### Task description
Word for word, give the data again without its pictures.

### Given information
* * * *

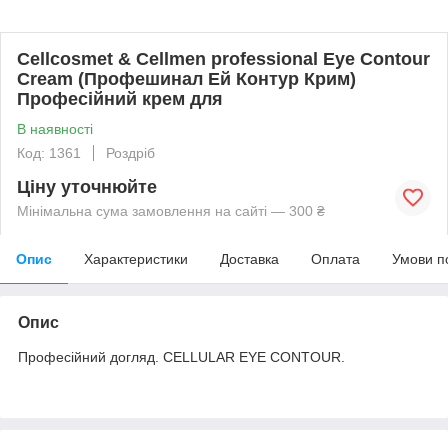
Cellcosmet & Cellmen professional Eye Contour
Cream (Профешинал Ей Контур Крим)
Професійний крем для
В наявності
Код: 1361
Роздріб
Ціну уточнюйте
Мінімальна сума замовлення на сайті — 300 ₴
Опис
Характеристики
Доставка
Оплата
Умови п
Опис
Професійний догляд. CELLULAR EYE CONTOUR.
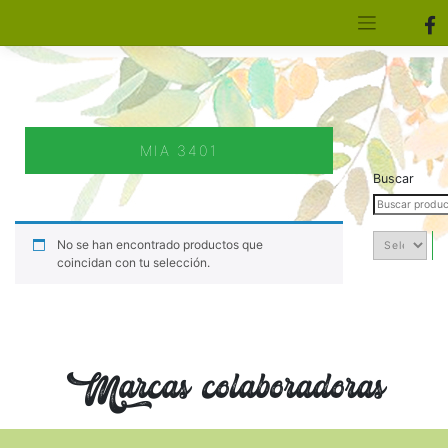
[aws_search_form]
Elfa Experience – Onil – Alicante
MIA 3401
Buscar
No se han encontrado productos que
coincidan con tu selección.
Marcas colaboradoras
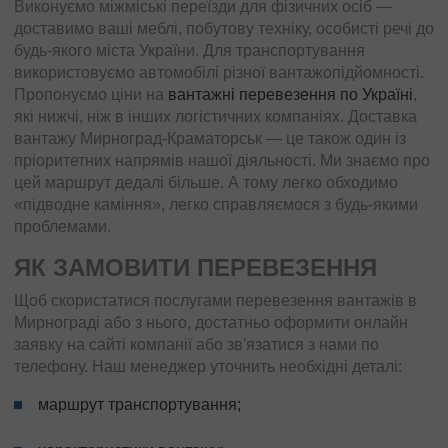
Виконуємо міжміські переїзди для фізичних осіб —
доставимо ваші меблі, побутову техніку, особисті речі до
будь-якого міста України. Для транспортування
використовуємо автомобілі різної вантажопідйомності.
Пропонуємо ціни на
вантажні перевезення по Україні
,
які нижчі, ніж в інших логістичних компаніях. Доставка
вантажу Мирноград-Краматорськ — це також один із
пріоритетних напрямів нашої діяльності. Ми знаємо про
цей маршрут дедалі більше. А тому легко обходимо
«підводне каміння», легко справляємося з будь-якими
проблемами.
ЯК ЗАМОВИТИ ПЕРЕВЕЗЕННЯ
Щоб скористатися послугами перевезення вантажів в
Мирнограді або з нього, достатньо оформити онлайн
заявку на сайті компанії або зв'язатися з нами по
телефону. Наш менеджер уточнить необхідні деталі:
маршрут транспортування;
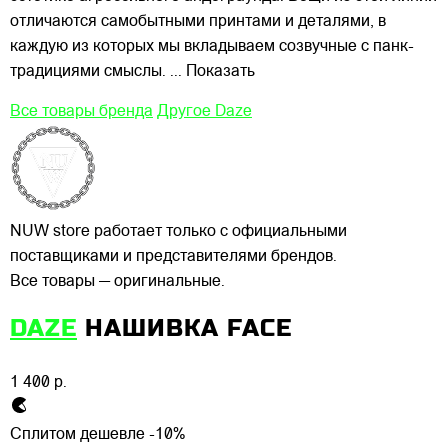
отличаются самобытными принтами и деталями, в
каждую из которых мы вкладываем созвучные с панк-
традициями смыслы.
... Показать
Все товары бренда
Другое Daze
NUW store работает только с официальными
поставщиками и представителями брендов.
Все товары — оригинальные.
DAZE
НАШИВКА FACE
1 400 р.
Сплитом дешевле -10%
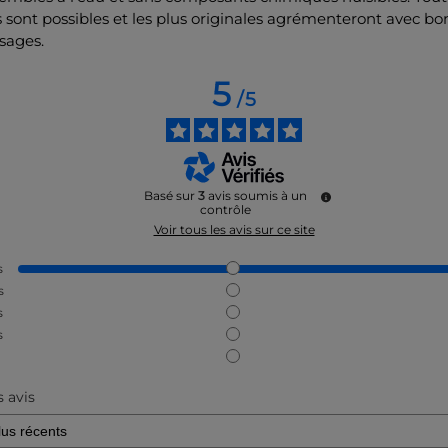
 sont possibles et les plus originales agrémenteront avec b
sages.
5
/
5
Basé sur
3
avis soumis à un
contrôle
Voir tous les avis sur ce site
s
s
s
s
s avis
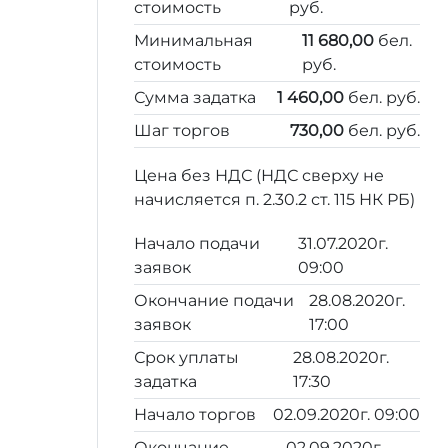
стоимость
руб.
Минимальная
11 680,00
бел.
стоимость
руб.
Сумма задатка
1 460,00
бел. руб.
Шаг торгов
730,00
бел. руб.
Цена без НДС (НДС сверху не
начисляется п. 2.30.2 ст. 115 НК РБ)
Начало подачи
31.07.2020г.
заявок
09:00
Окончание подачи
28.08.2020г.
заявок
17:00
Срок уплаты
28.08.2020г.
задатка
17:30
Начало торгов
02.09.2020г. 09:00
Окончание
02.09.2020г.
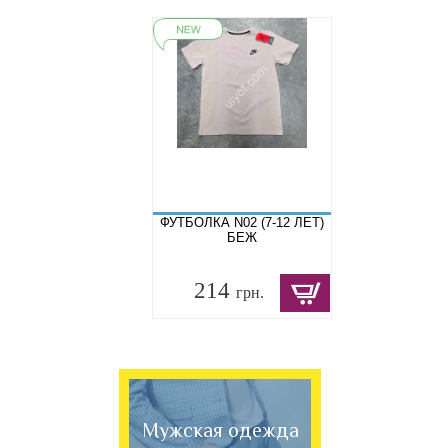
ФУТБОЛКА N02 (7-12 ЛЕТ)
БЕЖ
214
грн.
Мужская одежда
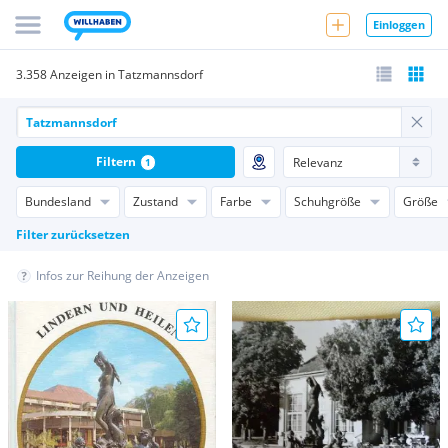
Einloggen
3.358 Anzeigen in Tatzmannsdorf
Filtern
1
Bundesland
Zustand
Farbe
Schuhgröße
Größe
Filter zurücksetzen
Infos zur Reihung der Anzeigen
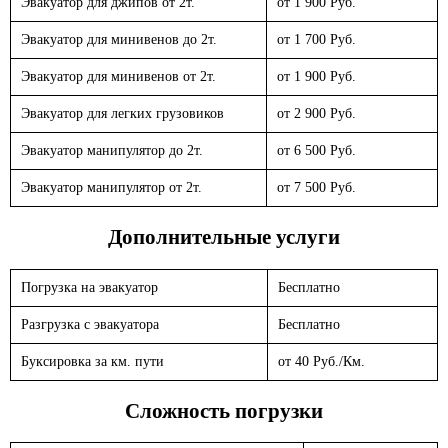
Эвакуатор для джипов от 2т.
от 1 900 Руб.
Эвакуатор для минивенов до 2т.
от 1 700 Руб.
Эвакуатор для минивенов от 2т.
от 1 900 Руб.
Эвакуатор для легких грузовиков
от 2 900 Руб.
Эвакуатор манипулятор до 2т.
от 6 500 Руб.
Эвакуатор манипулятор от 2т.
от 7 500 Руб.
Дополнительные услуги
Погрузка на эвакуатор
Бесплатно
Разгрузка с эвакуатора
Бесплатно
Буксировка за км. пути
от 40 Руб./Км.
Сложность погрузки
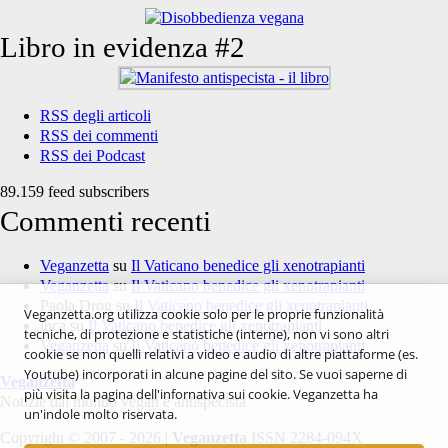
Libro in evidenza #2
RSS degli articoli
RSS dei commenti
RSS dei Podcast
89.159 feed subscribers
Commenti recenti
Veganzetta
su
Il Vaticano benedice gli xenotrapianti
Veganzetta
su
Il Vaticano benedice gli xenotrapianti
Paola Drog
su
Il Vaticano benedice gli xenotrapianti
Veganzetta.org utilizza cookie solo per le proprie funzionalità
luca
su
Il Vaticano benedice gli xenotrapianti
tecniche, di protezione e statistiche (interne), non vi sono altri
Veganzetta
su
Il Vaticano benedice gli xenotrapianti
cookie se non quelli relativi a video e audio di altre piattaforme (es.
Youtube) incorporati in alcune pagine del sito. Se vuoi saperne di
Veganzetta
più visita la pagina dell'infornativa sui cookie. Veganzetta ha
Notizie dal mondo vegan e antispecista
un'indole molto riservata.
Copyright © 2007 - 2026 |
Veganzetta
ISSN 2284-094X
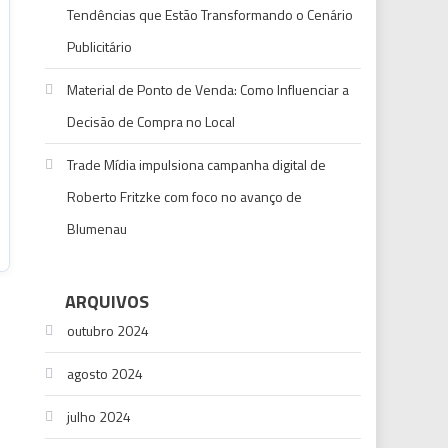
Tendências que Estão Transformando o Cenário
Publicitário
Material de Ponto de Venda: Como Influenciar a
Decisão de Compra no Local
Trade Mídia impulsiona campanha digital de
Roberto Fritzke com foco no avanço de
Blumenau
ARQUIVOS
outubro 2024
agosto 2024
julho 2024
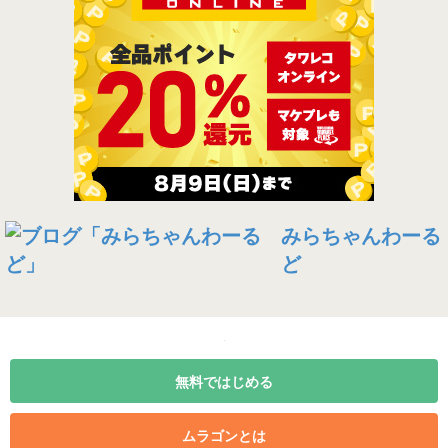
みらちゃんわーる
ど
無料ではじめる
ムラゴンとは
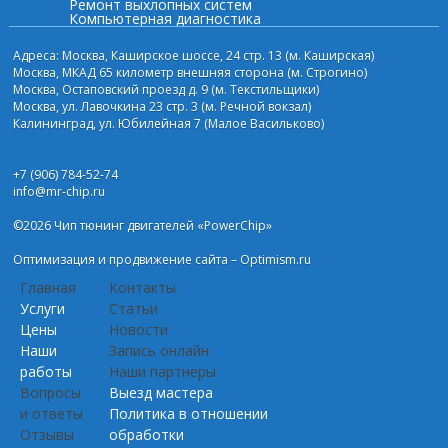
Ремонт выхлопных систем
Компьютерная диагностика
Адреса: Москва, Каширское шоссе, 24 стр. 13 (м. Каширская)
Москва, МКАД 65 километр внешняя сторона (м. Строгино)
Москва, Остаповский проезд д. 9 (м. Текстильщики)
Москва, ул. Лавочкина 23 стр. 3 (м. Речной вокзал)
Калининград, ул. Юбилейная 7 (Малое Васильково)
+7 (906) 784-52-74
info@mr-chip.ru
©2026 Чип тюнинг двигателей «PowerChip»
Оптимизация и
продвижение сайта
– Optimism.ru
Главная
Контакты
Услуги
Статьи
Цены
Новости
Наши
Запись онлайн
работы
Наши партнеры
Вопросы
Выезд мастера
и ответы
Политика в отношении
Отзывы
обработки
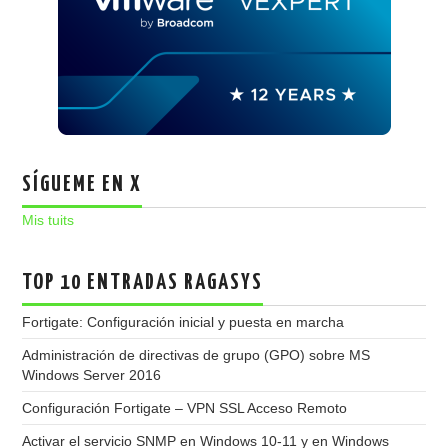
SÍGUEME EN X
Mis tuits
TOP 10 ENTRADAS RAGASYS
Fortigate: Configuración inicial y puesta en marcha
Administración de directivas de grupo (GPO) sobre MS
Windows Server 2016
Configuración Fortigate – VPN SSL Acceso Remoto
Activar el servicio SNMP en Windows 10-11 y en Windows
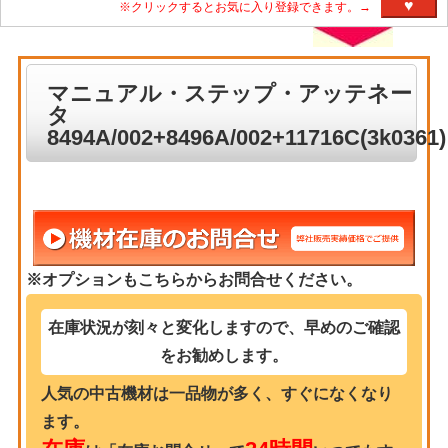
♥
※クリックするとお気に入り登録できます。→
マニュアル・ステップ・アッテネー
タ
8494A/002+8496A/002+11716C(3k0361)
※オプションもこちらからお問合せください。
在庫状況が刻々と変化しますので、早めのご確認
をお勧めします。
人気の中古機材は一品物が多く、すぐになくなり
ます。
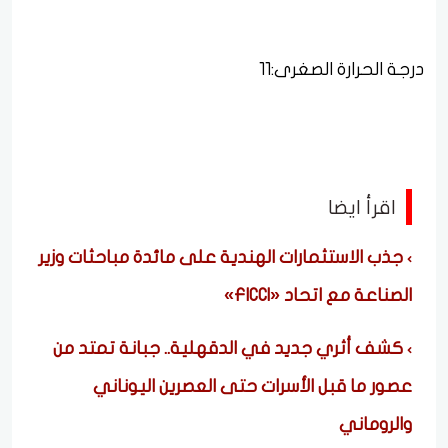
درجة الحرارة الصغرى:11
اقرأ ايضا
جذب الاستثمارات الهندية على مائدة مباحثات وزير
الصناعة مع اتحاد «FICCI»
كشف أثري جديد في الدقهلية.. جبانة تمتد من
عصور ما قبل الأسرات حتى العصرين اليوناني
والروماني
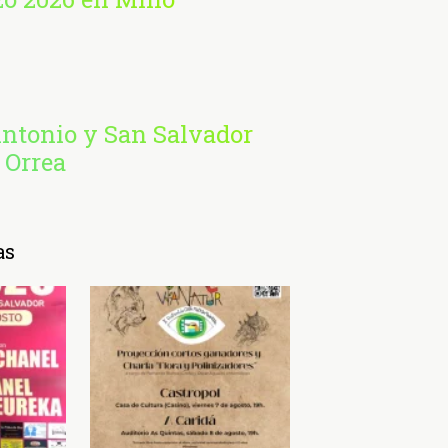
Antonio y San Salvador
 Orrea
as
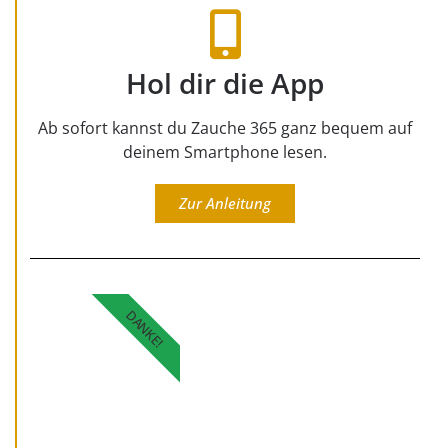
Hol dir die App
Ab sofort kannst du Zauche 365 ganz bequem auf
deinem Smartphone lesen.
Zur Anleitung
DANKE!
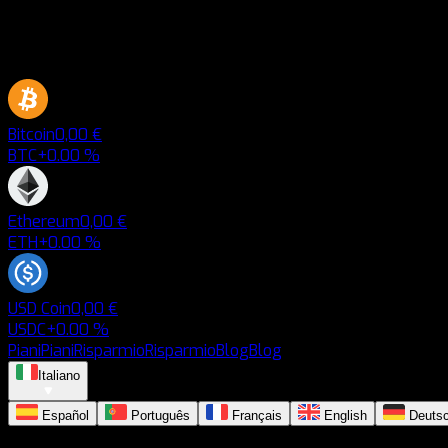
Bitcoin
0,00 €
BTC
+0.00 %
Ethereum
0,00 €
ETH
+0.00 %
USD Coin
0,00 €
USDC
+0.00 %
Piani
Piani
Risparmio
Risparmio
Blog
Blog
Italiano
Español
Português
Français
English
Deuts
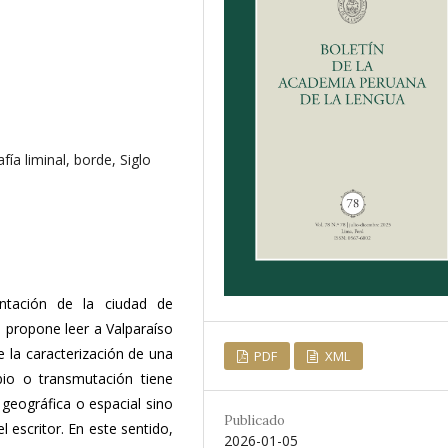
ía liminal, borde, Siglo
entación de la ciudad de
e propone leer a Valparaíso
 la caracterización de una
PDF
XML
bio o transmutación tiene
geográfica o espacial sino
Publicado
 escritor. En este sentido,
2026-01-05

* * * *

### Your solution
Cellcosmet & Cellmen professional Eye Contour
Cream (Профешинал Ей Контур Крим)
Професійний крем для
В наявності
Код: 1361
Роздріб
Ціну уточнюйте
Мінімальна сума замовлення на сайті — 300 ₴
Опис
Характеристики
Доставка
Оплата
Умови п
Опис
Професійний догляд. CELLULAR EYE CONTOUR.
[aws_search_form]
Elfa Experience – Onil – Alicante
MIA 3401
Buscar
No se han encontrado productos que
coincidan con tu selección.
Marcas colaboradoras
Виконуємо міжміські переїзди для фізичних осіб —
доставимо ваші меблі, побутову техніку, особисті речі до
будь-якого міста України. Для транспортування
використовуємо автомобілі різної вантажопідйомності.
Пропонуємо ціни на
вантажні перевезення по Україні
,
які нижчі, ніж в інших логістичних компаніях. Доставка
вантажу Мирноград-Краматорськ — це також один із
пріоритетних напрямів нашої діяльності. Ми знаємо про
цей маршрут дедалі більше. А тому легко обходимо
«підводне каміння», легко справляємося з будь-якими
проблемами.
ЯК ЗАМОВИТИ ПЕРЕВЕЗЕННЯ
Щоб скористатися послугами перевезення вантажів в
Мирнограді або з нього, достатньо оформити онлайн
заявку на сайті компанії або зв'язатися з нами по
телефону. Наш менеджер уточнить необхідні деталі:
маршрут транспортування;
отличаются самобытными принтами и деталями, в
каждую из которых мы вкладываем созвучные с панк-
традициями смыслы.
... Показать
Все товары бренда
Другое Daze
NUW store работает только с официальными
поставщиками и представителями брендов.
Все товары — оригинальные.
DAZE
НАШИВКА FACE
1 400 р.
Сплитом дешевле -10%
 sont possibles et les plus originales agrémenteront avec b
sages.
5
/
5
Basé sur
3
avis soumis à un
contrôle
Voir tous les avis sur ce site
s
s
s
s
s avis
стоимость
руб.
Минимальная
11 680,00
бел.
стоимость
руб.
Сумма задатка
1 460,00
бел. руб.
Шаг торгов
730,00
бел. руб.
Цена без НДС (НДС сверху не
начисляется п. 2.30.2 ст. 115 НК РБ)
Начало подачи
31.07.2020г.
заявок
09:00
Окончание подачи
28.08.2020г.
заявок
17:00
Срок уплаты
28.08.2020г.
задатка
17:30
Начало торгов
02.09.2020г. 09:00
Окончание
02.09.2020г.
ФУТБОЛКА N02 (7-12 ЛЕТ)
БЕЖ
214
грн.
Мужская одежда
Einloggen
3.358 Anzeigen in Tatzmannsdorf
Filtern
1
Bundesland
Zustand
Farbe
Schuhgröße
Größe
Filter zurücksetzen
Infos zur Reihung der Anzeigen
Эвакуатор для джипов от 2т.
от 1 900 Руб.
Эвакуатор для минивенов до 2т.
от 1 700 Руб.
Эвакуатор для минивенов от 2т.
от 1 900 Руб.
Эвакуатор для легких грузовиков
от 2 900 Руб.
Эвакуатор манипулятор до 2т.
от 6 500 Руб.
Эвакуатор манипулятор от 2т.
от 7 500 Руб.
Дополнительные услуги
Погрузка на эвакуатор
Бесплатно
Разгрузка с эвакуатора
Бесплатно
Буксировка за км. пути
от 40 Руб./Км.
Сложность погрузки
Libro in evidenza #2
RSS degli articoli
RSS dei commenti
RSS dei Podcast
89.159 feed subscribers
Commenti recenti
Veganzetta
su
Il Vaticano benedice gli xenotrapianti
Veganzetta
su
Il Vaticano benedice gli xenotrapianti
Paola Drog
su
Il Vaticano benedice gli xenotrapianti
Veganzetta.org utilizza cookie solo per le proprie funzionalità
luca
su
Il Vaticano benedice gli xenotrapianti
tecniche, di protezione e statistiche (interne), non vi sono altri
Veganzetta
su
Il Vaticano benedice gli xenotrapianti
cookie se non quelli relativi a video e audio di altre piattaforme (es.
Youtube) incorporati in alcune pagine del sito. Se vuoi saperne di
Veganzetta
più visita la pagina dell'infornativa sui cookie. Veganzetta ha
Notizie dal mondo vegan e antispecista
un'indole molto riservata.
Copyright © 2007 - 2026 |
Veganzetta
ISSN 2284-094X
Tendências que Estão Transformando o Cenário
Publicitário
Material de Ponto de Venda: Como Influenciar a
Decisão de Compra no Local
Trade Mídia impulsiona campanha digital de
Roberto Fritzke com foco no avanço de
Blumenau
ARQUIVOS
outubro 2024
agosto 2024
julho 2024
みらちゃんわーる
ど
無料ではじめる
ムラゴンとは
Ремонт выхлопных систем
Компьютерная диагностика
Адреса: Москва, Каширское шоссе, 24 стр. 13 (м. Каширская)
Москва, МКАД 65 километр внешняя сторона (м. Строгино)
Москва, Остаповский проезд д. 9 (м. Текстильщики)
Москва, ул. Лавочкина 23 стр. 3 (м. Речной вокзал)
Калининград, ул. Юбилейная 7 (Малое Васильково)
+7 (906) 784-52-74
info@mr-chip.ru
©2026 Чип тюнинг двигателей «PowerChip»
Оптимизация и
продвижение сайта
– Optimism.ru
Главная
Контакты
Услуги
Статьи
Цены
Новости
Наши
Запись онлайн
работы
Наши партнеры
Вопросы
Выезд мастера
и ответы
Политика в отношении
Отзывы
обработки
SÍGUEME EN X
Mis tuits
TOP 10 ENTRADAS RAGASYS
Fortigate: Configuración inicial y puesta en marcha
Administración de directivas de grupo (GPO) sobre MS
Windows Server 2016
Configuración Fortigate – VPN SSL Acceso Remoto
Activar el servicio SNMP en Windows 10-11 y en Windows
♥
※クリックするとお気に入り登録できます。→
マニュアル・ステップ・アッテネー
タ
8494A/002+8496A/002+11716C(3k0361)
※オプションもこちらからお問合せください。
在庫状況が刻々と変化しますので、早めのご確認
をお勧めします。
人気の中古機材は一品物が多く、すぐになくなり
ます。
درجة الحرارة الصغرى:11
اقرأ ايضا
جذب الاستثمارات الهندية على مائدة مباحثات وزير
الصناعة مع اتحاد «FICCI»
كشف أثري جديد في الدقهلية.. جبانة تمتد من
عصور ما قبل الأسرات حتى العصرين اليوناني
والروماني
Antonio y San Salvador
 Orrea
as
Hol dir die App
Ab sofort kannst du Zauche 365 ganz bequem auf
deinem Smartphone lesen.
Zur Anleitung
DANKE!
Bitcoin
0,00 €
BTC
+0.00 %
Ethereum
0,00 €
ETH
+0.00 %
USD Coin
0,00 €
USDC
+0.00 %
Piani
Piani
Risparmio
Risparmio
Blog
Blog
Italiano
Español
Português
Français
English
Deuts
ía liminal, borde, Siglo
entación de la ciudad de
e propone leer a Valparaíso
 la caracterización de una
PDF
XML
bio o transmutación tiene
geográfica o espacial sino
Publicado
 escritor. En este sentido,
2026-01-05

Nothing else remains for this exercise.